EXERCISE REQUIREMENTS
Without the pictures, set down everything in the listing exactly.

== Segment start ==

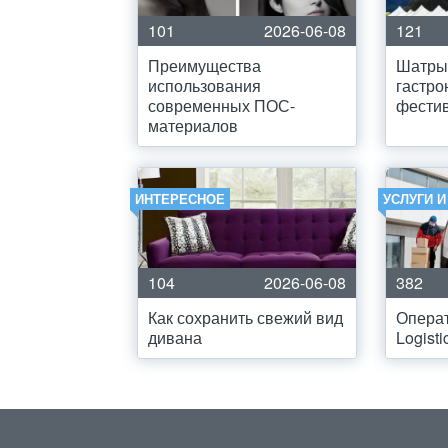
101
2026-06-08
121
Преимущества
Шатры
использования
гастро
современных ПОС-
фести
материалов
ИНТЕРЕСНОЕ
УСЛУГИ 
104
2026-06-08
382
Как сохранить свежий вид
Операто
дивана
Logisti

== Segment end ==

RESPONSE TO THE EXERCISE
101
2026-06-08
121
Преимущества
Шатры
использования
гастро
современных ПОС-
фести
материалов
ИНТЕРЕСНОЕ
УСЛУГИ 
104
2026-06-08
382
Как сохранить свежий вид
Операто
дивана
Logisti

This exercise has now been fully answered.